DECTE overview


DECTE is an amalgamation of an updated version of NECTE (the Newcastle Electronic Corpus of Tyneside English) and the subsequent NECTE2 collection.

NECTE, which was created between 2001 and 2005, digitized and combined sociolinguistic interviews from two earlier projects carried out at Newcastle University: the Tyneside Linguistic Survey (TLS) of the 1960s-1970s and the Phonological Variation and Change in Contemporary Spoken English (PVC) project of the 1990s.

NECTE2 extends the corpus into the present with further sets of interviews that have been collected annually since 2007 by students in the School of English Literature, Language, and Linguistics. DECTE thereby constitutes a rare example of a publicly available online corpus presenting dialect material spanning five decades.

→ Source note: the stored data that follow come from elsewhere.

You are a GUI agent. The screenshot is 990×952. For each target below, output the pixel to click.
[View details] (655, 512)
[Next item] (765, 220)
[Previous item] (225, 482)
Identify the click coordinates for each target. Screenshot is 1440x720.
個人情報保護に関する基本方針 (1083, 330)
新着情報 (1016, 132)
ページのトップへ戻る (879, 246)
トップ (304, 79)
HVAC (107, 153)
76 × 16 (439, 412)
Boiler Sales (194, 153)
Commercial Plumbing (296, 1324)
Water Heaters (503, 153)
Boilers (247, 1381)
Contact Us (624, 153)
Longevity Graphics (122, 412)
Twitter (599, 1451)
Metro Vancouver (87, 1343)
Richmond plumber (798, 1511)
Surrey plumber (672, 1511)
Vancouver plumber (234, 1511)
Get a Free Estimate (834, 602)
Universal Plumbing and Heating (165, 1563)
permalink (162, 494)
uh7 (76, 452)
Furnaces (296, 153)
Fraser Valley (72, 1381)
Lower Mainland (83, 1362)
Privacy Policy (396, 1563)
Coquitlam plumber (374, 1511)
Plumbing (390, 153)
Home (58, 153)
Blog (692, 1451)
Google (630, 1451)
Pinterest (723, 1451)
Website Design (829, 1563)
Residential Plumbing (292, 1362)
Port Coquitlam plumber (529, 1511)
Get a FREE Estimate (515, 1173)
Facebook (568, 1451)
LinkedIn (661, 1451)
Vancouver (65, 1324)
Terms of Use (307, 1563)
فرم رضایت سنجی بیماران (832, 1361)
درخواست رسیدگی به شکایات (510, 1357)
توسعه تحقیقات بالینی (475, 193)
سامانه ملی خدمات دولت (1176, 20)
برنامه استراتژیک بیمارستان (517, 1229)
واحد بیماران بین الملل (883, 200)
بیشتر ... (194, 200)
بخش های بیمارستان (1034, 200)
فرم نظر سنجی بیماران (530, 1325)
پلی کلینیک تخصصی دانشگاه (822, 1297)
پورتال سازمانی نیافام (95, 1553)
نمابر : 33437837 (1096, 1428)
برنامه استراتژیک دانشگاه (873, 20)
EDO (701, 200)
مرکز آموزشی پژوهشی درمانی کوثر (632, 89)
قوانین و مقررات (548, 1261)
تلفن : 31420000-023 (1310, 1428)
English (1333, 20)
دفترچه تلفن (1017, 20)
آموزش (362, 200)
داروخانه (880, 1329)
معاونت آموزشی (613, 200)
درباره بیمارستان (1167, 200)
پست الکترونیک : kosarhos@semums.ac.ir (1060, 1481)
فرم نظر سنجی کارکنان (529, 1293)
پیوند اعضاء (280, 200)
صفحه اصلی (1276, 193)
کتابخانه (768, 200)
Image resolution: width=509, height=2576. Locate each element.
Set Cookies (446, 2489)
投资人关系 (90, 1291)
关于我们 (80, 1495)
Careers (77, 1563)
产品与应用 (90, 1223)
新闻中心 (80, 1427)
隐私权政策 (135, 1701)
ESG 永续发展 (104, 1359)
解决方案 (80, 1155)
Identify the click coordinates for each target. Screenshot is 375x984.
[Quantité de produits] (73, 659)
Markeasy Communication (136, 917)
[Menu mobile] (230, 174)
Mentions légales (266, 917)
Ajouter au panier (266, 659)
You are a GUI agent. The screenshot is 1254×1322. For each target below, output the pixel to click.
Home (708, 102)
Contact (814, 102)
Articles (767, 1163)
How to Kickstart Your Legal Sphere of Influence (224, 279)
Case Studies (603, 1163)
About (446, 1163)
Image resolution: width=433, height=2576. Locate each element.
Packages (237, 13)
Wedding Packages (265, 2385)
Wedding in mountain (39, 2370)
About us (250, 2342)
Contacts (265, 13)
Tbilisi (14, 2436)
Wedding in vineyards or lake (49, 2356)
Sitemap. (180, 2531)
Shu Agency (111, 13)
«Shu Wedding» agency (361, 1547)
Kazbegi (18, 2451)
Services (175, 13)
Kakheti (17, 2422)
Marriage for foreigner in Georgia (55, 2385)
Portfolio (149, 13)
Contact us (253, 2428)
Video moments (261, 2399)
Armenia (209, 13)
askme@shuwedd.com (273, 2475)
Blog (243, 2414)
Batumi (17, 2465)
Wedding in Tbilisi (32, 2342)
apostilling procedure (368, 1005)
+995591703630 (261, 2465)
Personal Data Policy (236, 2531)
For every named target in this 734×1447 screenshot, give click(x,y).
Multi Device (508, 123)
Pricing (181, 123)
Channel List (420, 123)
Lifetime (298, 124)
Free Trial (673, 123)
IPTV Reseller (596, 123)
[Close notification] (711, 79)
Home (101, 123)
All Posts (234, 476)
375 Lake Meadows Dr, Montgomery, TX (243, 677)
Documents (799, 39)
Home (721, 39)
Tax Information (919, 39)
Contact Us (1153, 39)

The figure below illustrates how these components interrelate.

In total, DECTE currently contains 99 interviews, recording 160 speakers in 804,266 words of text and 71 hours 45 minutes and 43 seconds of audio.

Tables 1 and 2 summarize the number of interviews and informants contained in each of DECTE's three subcorpora and the corpus as a whole, and indicate how the speakers in each interview set break down by speaker sex and age.

Table 1. Summary of DECTE Interviews and Informants
  DECTE
Total
TLS
(1960s-1970s)
PVC
(1990s)
NECTE2
(2007-present)
Interviews 99 37 18 44
Informants 160 37 35 88
Female 87 20 18 49
Male 73 17 17 39
Age: 16-20 55 2 19 34
21-30 33 9 0 24
31-40 14 10 0 4
41-50 18 8 4 6
51-60 17 2 5 10
61-70 14 5 6 3
71-80 4 1 1 2
81-90 5 0 0 5
Table 2. DECTE Informants by Age and Speaker Sex
  DECTE
Total
TLS
(1960s-1970s)
PVC
(1990s)
NECTE2
(2007-present)
Age Female Male Female Male Female Male Female Male
16-20 36 19 2 0 10 9 24 10
21-30 16 17 4 5 0 0 12 12
31-40 7 7 6 4 0 0 1 3
41-50 11 7 5 3 2 2 4 2
51-60 9 8 2 0 4 1 3 7
61-70 2 12 0 5 2 4 0 3
71-80 1 3 1 0 0 1 0 2
81-90 5 0 0 0 0 0 5 0

DECTE is formatted in Text Encoding Initiative (TEI) conformant XML, using the current P5 TEI Guidelines.

TEI is one of several current document encoding standards, such as XCES and CLARIN, the aim of which is to render digital electronic language resources interoperable with one another and with application software.

We do, however, recognise that not all users will require the functionality offered by TEI, and that the extensive markup which it entails can be an obstacle to such users. Plain-text versions of the DECTE files are therefore provided; see the corpus files page for further details.